Required work:
From the line with "Отчеты (913, 113)" down to the final line of the material, please transcribe everything exactly, but leave the pictures out.

Entries provided:
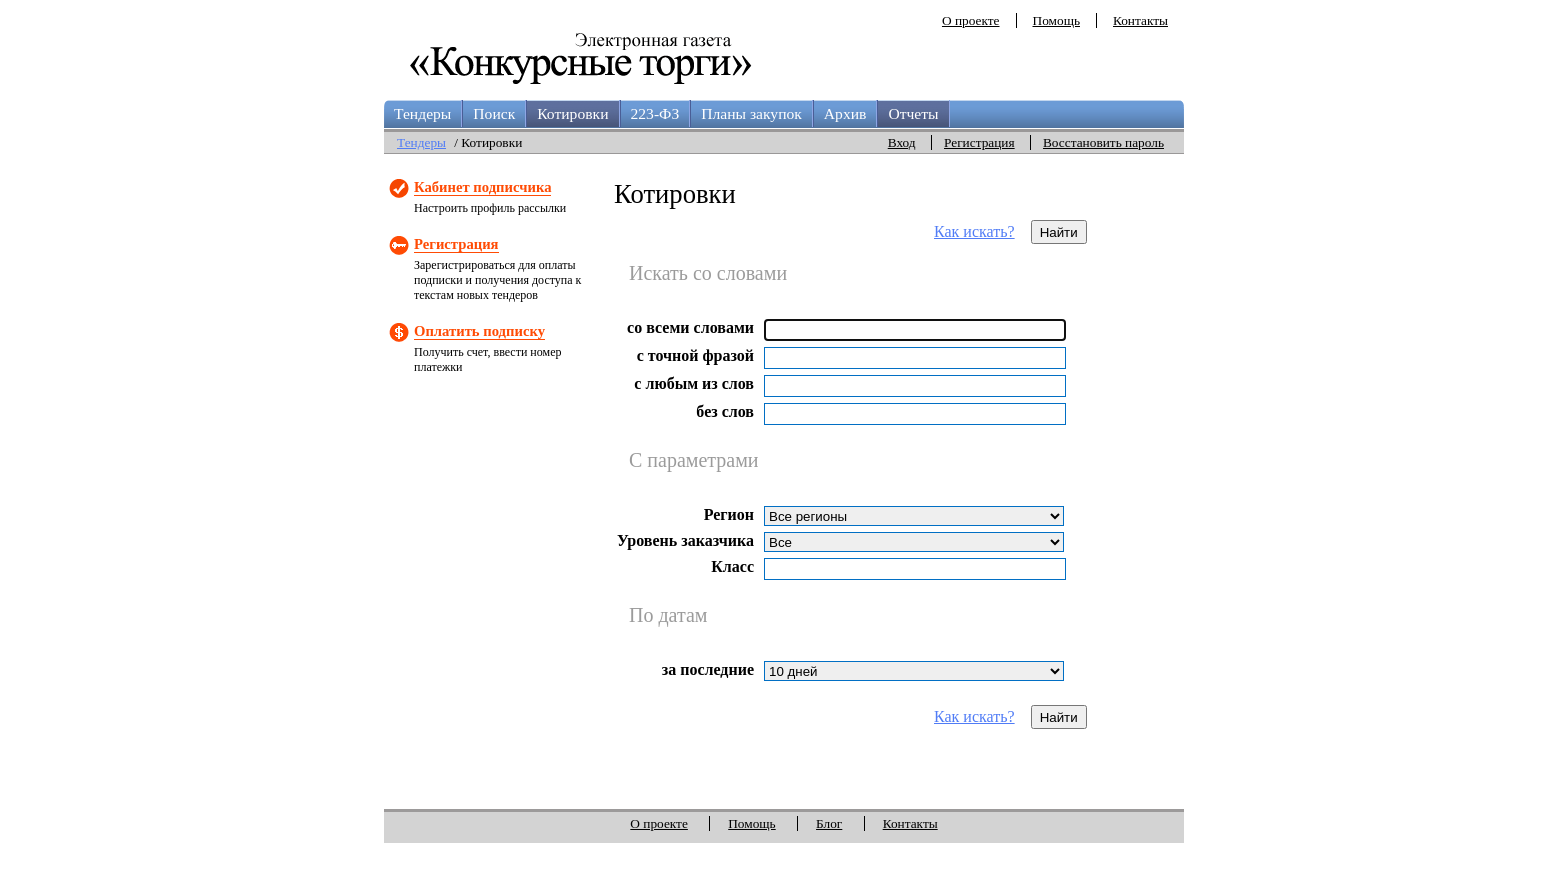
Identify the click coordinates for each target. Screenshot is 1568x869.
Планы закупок (751, 113)
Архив (845, 113)
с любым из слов (694, 383)
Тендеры (422, 113)
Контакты (1140, 20)
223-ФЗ (655, 113)
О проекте (971, 20)
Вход (902, 142)
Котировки (572, 113)
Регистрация (979, 142)
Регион (729, 514)
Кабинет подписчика (482, 187)
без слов (725, 411)
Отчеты (913, 113)
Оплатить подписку (479, 331)
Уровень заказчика (685, 540)
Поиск (494, 113)
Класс (732, 566)
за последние (708, 669)
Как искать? (974, 231)
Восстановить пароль (1103, 142)
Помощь (1056, 20)
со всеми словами (690, 327)
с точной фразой (695, 355)
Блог (829, 823)
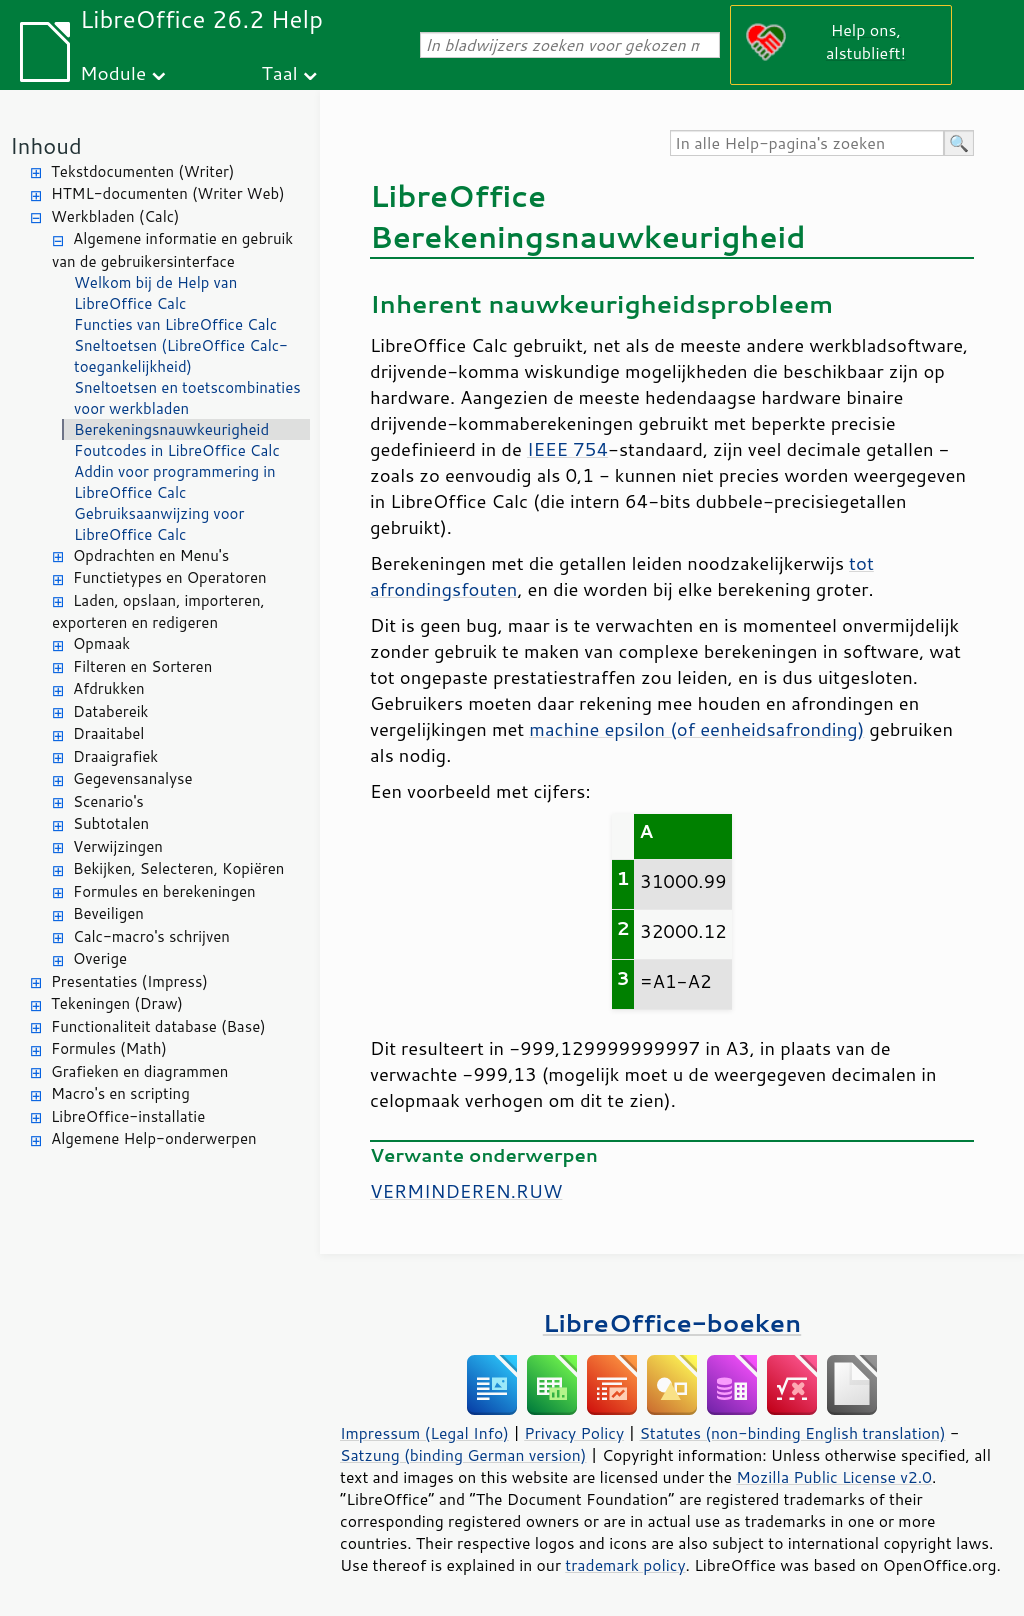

Solution for this task:
Отчеты (913, 113)
Оплатить подписку (479, 331)
Уровень заказчика (685, 540)
Поиск (494, 113)
Класс (732, 566)
за последние (708, 669)
Как искать? (974, 231)
Восстановить пароль (1103, 142)
Помощь (1056, 20)
со всеми словами (690, 327)
с точной фразой (695, 355)
Блог (829, 823)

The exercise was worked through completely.